Just a few things that caught my eye:
- Tell me -- exactly how do you smuggle an fresh octopus into a hockey arena? It brings a whole new meaning into smelling fishy...
- Forget about those old "Be Like Mike" Gatorade commercials. Canadian airwaves will soon be jammed with "Be Like Jaro" spots promoting spinach and Wheaties. Disgusting combination but it's obviously working.
- Johan Franzen. OMG.
- You're lying if you thought Miroslav Satan would be sharing the same spot in the scoring race as Evgeni Malkin and Henrik Sedin at the half-way point of the second round.
- Back to The Mule for a minute -- let's do a little comparison. One game, six points. It took Patrick Marleau nine games to accomplish the same feat. Hell, Todd Bertuzzi picked up five Thursday night. I'm just saying.
- Niklas Lidstrom retires after this season -- discuss.

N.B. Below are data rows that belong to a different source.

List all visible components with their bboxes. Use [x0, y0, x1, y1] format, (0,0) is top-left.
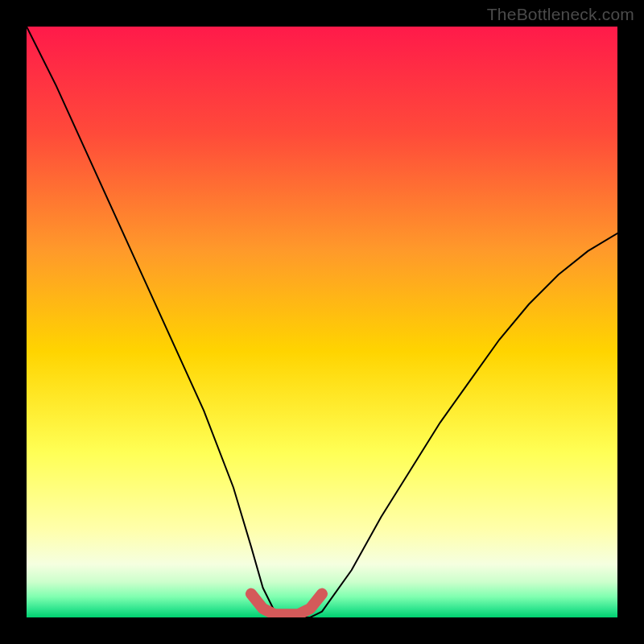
- bottleneck-curve: [27, 27, 617, 617]
- optimal-range-highlight: [251, 594, 322, 615]
- chart-frame: TheBottleneck.com: [0, 0, 644, 644]
- watermark-text: TheBottleneck.com: [487, 5, 634, 24]
- curve-layer: [27, 27, 617, 617]
- plot-area: [27, 27, 617, 617]
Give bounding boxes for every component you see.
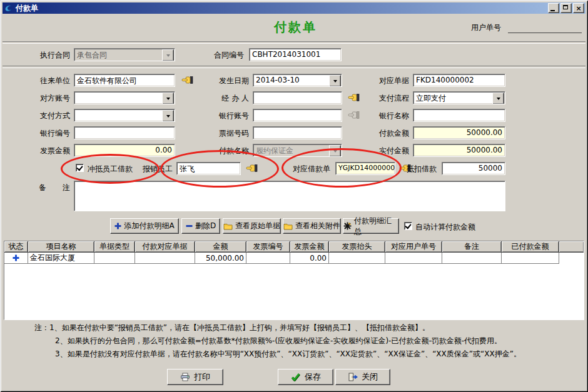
cell-pay-ref-doc[interactable] [135, 253, 195, 264]
payment-order-window: 付款单 × 付款单 用户单号 执行合同 承包合同 合同编号 CBHT201403… [0, 0, 588, 392]
note-line-2: 2、如果执行的分包合同，那么可付款金额=付款基数*付款限额%-(应收履约保证金-… [55, 336, 502, 346]
folder-icon [223, 223, 233, 230]
chevron-down-icon [162, 49, 174, 61]
reimburse-employee-label: 报销员工 [143, 164, 173, 174]
col-pay-ref-doc[interactable]: 付款对应单据 [135, 241, 195, 253]
pay-method-combo[interactable] [74, 109, 175, 122]
row-status-cell[interactable] [4, 253, 28, 264]
view-original-doc-button[interactable]: 查看原始单据 [223, 218, 281, 234]
remark-label: 备 注 [39, 183, 70, 193]
partner-unit-label: 往来单位 [25, 76, 70, 86]
col-project-name[interactable]: 项目名称 [28, 241, 94, 253]
payment-detail-grid: 状态 项目名称 单据类型 付款对应单据 金额 发票编号 发票金额 发票抬头 对应… [4, 241, 584, 320]
cell-project-name[interactable]: 金石国际大厦 [28, 253, 94, 264]
pay-amount-field: 50000.00 [413, 126, 505, 139]
pay-name-combo[interactable]: 履约保证金 [253, 144, 342, 157]
offset-employee-loan-label: 冲抵员工借款 [88, 164, 133, 174]
cell-doc-type[interactable] [94, 253, 135, 264]
reimburse-employee-lookup-hand-icon[interactable] [246, 163, 258, 174]
chevron-down-icon[interactable] [329, 75, 341, 87]
auto-calc-checkbox[interactable] [404, 222, 412, 230]
chevron-down-icon[interactable] [162, 110, 174, 122]
occur-date-combo[interactable]: 2014-03-10 [253, 74, 342, 87]
save-button[interactable]: 保存 [278, 369, 333, 385]
printer-icon [180, 373, 190, 381]
cell-user-doc-no[interactable] [385, 253, 442, 264]
deduct-loan-label: 抵扣借款 [407, 164, 437, 174]
close-form-button[interactable]: 关闭 [335, 369, 390, 385]
remark-textarea[interactable] [74, 181, 505, 211]
plus-icon [13, 254, 19, 261]
col-invoice-title[interactable]: 发票抬头 [329, 241, 385, 253]
col-remark[interactable]: 备注 [442, 241, 502, 253]
maximize-button[interactable] [560, 3, 572, 13]
handler-field[interactable] [253, 91, 342, 104]
reimburse-employee-field[interactable]: 张飞 [176, 162, 241, 175]
view-attachment-button[interactable]: 查看相关附件 [283, 218, 341, 234]
col-status[interactable]: 状态 [4, 241, 28, 253]
separator [3, 41, 585, 44]
offset-employee-loan-checkbox[interactable] [76, 164, 84, 172]
delete-button[interactable]: 删除D [181, 218, 220, 234]
titlebar[interactable]: 付款单 × [3, 3, 585, 14]
bill-no-field[interactable] [253, 126, 342, 139]
cell-invoice-amount[interactable]: 0.00 [290, 253, 329, 264]
partner-unit-field[interactable]: 金石软件有限公司 [74, 74, 175, 87]
col-user-doc-no[interactable]: 对应用户单号 [385, 241, 442, 253]
pay-flow-combo[interactable]: 立即支付 [413, 91, 505, 104]
invoice-amount-label: 发票金额 [25, 146, 70, 156]
chevron-down-icon[interactable] [492, 93, 504, 104]
bill-no-label: 票据号码 [206, 128, 249, 138]
close-button[interactable]: × [573, 3, 584, 13]
handler-lookup-hand-icon[interactable] [348, 93, 360, 103]
cell-invoice-title[interactable] [329, 253, 385, 264]
invoice-amount-field: 0.00 [74, 144, 175, 157]
plus-icon [114, 223, 121, 229]
bank-code-label: 银行编号 [25, 128, 70, 138]
contract-no-field[interactable]: CBHT2014031001 [249, 48, 342, 61]
user-no-field[interactable] [508, 24, 582, 33]
auto-calc-label: 自动计算付款金额 [415, 222, 475, 232]
col-amount[interactable]: 金额 [195, 241, 246, 253]
chevron-down-icon[interactable] [162, 93, 174, 104]
page-title: 付款单 [274, 19, 317, 36]
print-button[interactable]: 打印 [167, 369, 223, 385]
separator [3, 66, 585, 68]
loan-doc-field: YGJKD14000000 [335, 162, 395, 175]
bank-account-field[interactable] [253, 109, 342, 122]
table-row[interactable]: 金石国际大厦 50,000.00 0.00 [4, 253, 584, 264]
deduct-loan-field[interactable]: 50000 [442, 162, 505, 175]
counter-account-combo[interactable] [74, 91, 175, 104]
ref-doc-field[interactable]: FKD140000002 [413, 74, 505, 87]
window-title: 付款单 [16, 3, 547, 14]
maximize-icon [563, 5, 568, 9]
pay-amount-label: 付款金额 [367, 128, 409, 138]
col-invoice-amount[interactable]: 发票金额 [290, 241, 329, 253]
loan-doc-label: 对应借款单 [291, 164, 330, 174]
app-icon [4, 4, 13, 13]
cell-remark[interactable] [442, 253, 502, 264]
door-exit-icon [348, 373, 358, 381]
bank-code-field[interactable] [74, 126, 175, 139]
payment-detail-summary-button[interactable]: 付款明细汇总 [343, 218, 399, 234]
actual-amount-field: 50000.00 [413, 144, 505, 157]
col-invoice-no[interactable]: 发票编号 [246, 241, 290, 253]
contract-no-label: 合同编号 [205, 50, 244, 60]
grid-header-row: 状态 项目名称 单据类型 付款对应单据 金额 发票编号 发票金额 发票抬头 对应… [4, 241, 584, 253]
col-filler [559, 241, 584, 253]
close-icon: × [575, 5, 581, 12]
col-paid-amount[interactable]: 已付款金额 [502, 241, 559, 253]
exec-contract-label: 执行合同 [25, 50, 70, 60]
bank-name-field[interactable] [413, 109, 505, 122]
minimize-button[interactable] [548, 3, 559, 13]
cell-amount[interactable]: 50,000.00 [195, 253, 246, 264]
partner-unit-lookup-hand-icon[interactable] [181, 75, 194, 86]
add-payment-detail-button[interactable]: 添加付款明细A [110, 218, 179, 234]
cell-paid-amount[interactable] [502, 253, 559, 264]
cell-invoice-no[interactable] [246, 253, 290, 264]
occur-date-label: 发生日期 [206, 76, 249, 86]
minimize-icon [550, 10, 555, 11]
col-doc-type[interactable]: 单据类型 [94, 241, 135, 253]
note-line-3: 3、如果是付款没有对应付款单据，请在付款名称中写明“XX预付款”、“XX订货款”… [55, 349, 521, 359]
exec-contract-combo[interactable]: 承包合同 [74, 48, 175, 61]
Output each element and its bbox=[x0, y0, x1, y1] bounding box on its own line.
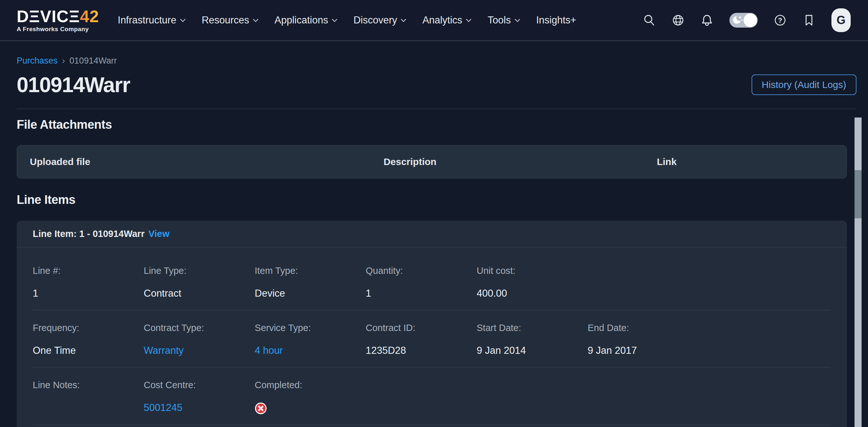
moon-stars-icon bbox=[732, 15, 744, 27]
nav-item-tools[interactable]: Tools bbox=[488, 15, 520, 26]
column-uploaded-file: Uploaded file bbox=[30, 156, 384, 167]
notifications-bell-icon[interactable] bbox=[701, 14, 713, 27]
line-items-heading: Line Items bbox=[17, 193, 847, 207]
column-description: Description bbox=[384, 156, 657, 167]
top-navbar: DΞVICΞ42 A Freshworks Company Infrastruc… bbox=[0, 0, 868, 41]
service-type-link[interactable]: 4 hour bbox=[255, 344, 366, 357]
field-cost-centre: Cost Centre: 5001245 bbox=[144, 379, 255, 415]
nav-item-resources[interactable]: Resources bbox=[202, 15, 258, 26]
nav-item-applications[interactable]: Applications bbox=[275, 15, 337, 26]
svg-text:?: ? bbox=[778, 17, 782, 24]
field-item-type: Item Type: Device bbox=[255, 265, 366, 300]
field-end-date: End Date: 9 Jan 2017 bbox=[588, 322, 699, 357]
nav-item-discovery[interactable]: Discovery bbox=[353, 15, 406, 26]
file-attachments-heading: File Attachments bbox=[17, 117, 847, 132]
breadcrumb-separator: › bbox=[62, 55, 65, 66]
column-link: Link bbox=[657, 156, 834, 167]
line-item-card-header: Line Item: 1 - 010914Warr View bbox=[17, 221, 847, 248]
field-row-2: Frequency: One Time Contract Type: Warra… bbox=[33, 310, 831, 368]
breadcrumb-link-purchases[interactable]: Purchases bbox=[17, 55, 58, 66]
cross-circle-icon bbox=[255, 402, 267, 413]
title-row: 010914Warr History (Audit Logs) bbox=[17, 73, 857, 97]
view-link[interactable]: View bbox=[149, 229, 170, 239]
line-item-card: Line Item: 1 - 010914Warr View Line #: 1… bbox=[17, 221, 847, 427]
device42-wordmark: DΞVICΞ42 bbox=[17, 8, 99, 25]
nav-item-label: Resources bbox=[202, 15, 249, 26]
main-content: File Attachments Uploaded file Descripti… bbox=[0, 117, 868, 427]
vertical-scrollbar[interactable] bbox=[855, 117, 862, 427]
nav-item-label: Analytics bbox=[423, 15, 462, 26]
nav-item-label: Infrastructure bbox=[118, 15, 177, 26]
avatar-initial: G bbox=[837, 13, 845, 27]
page-header: Purchases › 010914Warr 010914Warr Histor… bbox=[0, 55, 868, 109]
field-service-type: Service Type: 4 hour bbox=[255, 322, 366, 357]
field-start-date: Start Date: 9 Jan 2014 bbox=[477, 322, 588, 357]
field-unit-cost: Unit cost: 400.00 bbox=[477, 265, 588, 300]
field-line-type: Line Type: Contract bbox=[144, 265, 255, 300]
logo-tagline: A Freshworks Company bbox=[17, 26, 99, 33]
chevron-down-icon bbox=[466, 19, 471, 22]
chevron-down-icon bbox=[253, 19, 258, 22]
chevron-down-icon bbox=[332, 19, 337, 22]
field-frequency: Frequency: One Time bbox=[33, 322, 144, 357]
wordmark-42: 42 bbox=[80, 7, 99, 26]
main-menu: Infrastructure Resources Applications Di… bbox=[118, 15, 576, 26]
user-avatar[interactable]: G bbox=[831, 8, 851, 32]
cost-centre-link[interactable]: 5001245 bbox=[144, 402, 255, 414]
history-audit-logs-button[interactable]: History (Audit Logs) bbox=[751, 75, 857, 95]
field-quantity: Quantity: 1 bbox=[366, 265, 477, 300]
help-icon[interactable]: ? bbox=[774, 14, 786, 27]
scrollbar-thumb[interactable] bbox=[855, 170, 862, 218]
nav-item-label: Insights+ bbox=[536, 15, 577, 26]
globe-icon[interactable] bbox=[672, 14, 684, 27]
breadcrumb-current: 010914Warr bbox=[70, 55, 117, 66]
dark-mode-toggle[interactable] bbox=[730, 13, 758, 28]
chevron-down-icon bbox=[401, 19, 406, 22]
nav-item-infrastructure[interactable]: Infrastructure bbox=[118, 15, 186, 26]
nav-item-insights[interactable]: Insights+ bbox=[536, 15, 577, 26]
field-line-number: Line #: 1 bbox=[33, 265, 144, 300]
field-contract-type: Contract Type: Warranty bbox=[144, 322, 255, 357]
chevron-down-icon bbox=[180, 19, 186, 22]
nav-item-label: Tools bbox=[488, 15, 511, 26]
line-item-title: Line Item: 1 - 010914Warr bbox=[33, 229, 145, 239]
file-attachments-table-header: Uploaded file Description Link bbox=[17, 145, 847, 178]
nav-item-label: Applications bbox=[275, 15, 328, 26]
chevron-down-icon bbox=[515, 19, 520, 22]
bookmark-icon[interactable] bbox=[803, 14, 815, 27]
page-title: 010914Warr bbox=[17, 73, 130, 97]
breadcrumb: Purchases › 010914Warr bbox=[17, 55, 857, 66]
search-icon[interactable] bbox=[643, 14, 656, 27]
nav-item-label: Discovery bbox=[353, 15, 397, 26]
field-contract-id: Contract ID: 1235D28 bbox=[366, 322, 477, 357]
line-item-fields: Line #: 1 Line Type: Contract Item Type:… bbox=[17, 248, 847, 425]
device42-logo[interactable]: DΞVICΞ42 A Freshworks Company bbox=[17, 8, 99, 33]
toggle-knob bbox=[744, 13, 757, 27]
field-row-3: Line Notes: Cost Centre: 5001245 Complet… bbox=[33, 368, 831, 425]
header-divider bbox=[17, 109, 857, 109]
warranty-link[interactable]: Warranty bbox=[144, 344, 255, 357]
nav-item-analytics[interactable]: Analytics bbox=[423, 15, 471, 26]
field-line-notes: Line Notes: bbox=[33, 379, 144, 415]
field-completed: Completed: bbox=[255, 379, 366, 415]
navbar-actions: ? G bbox=[643, 8, 851, 32]
field-row-1: Line #: 1 Line Type: Contract Item Type:… bbox=[33, 248, 831, 310]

- Dany Heatley -- nine games, two goals. Johan Franzen... I'm just saying. Again.
- It's hard to believe but the Habs played exciting hockey Thursday night -- that I-formation was thrown to the wind. I think someone must have slipped something in Jacques Martin's water bottle. Either that or he stepped out at 4:20 for a little quiet contemplation to help him prepare.
- Evgeni Nabakov and the Sharks flew back to San Jose immediately after the game; it'll let them sleep in their own beds tonight. I'm sure it'll help Nabby get some rest. He may have to count mules to help him fall asleep, though.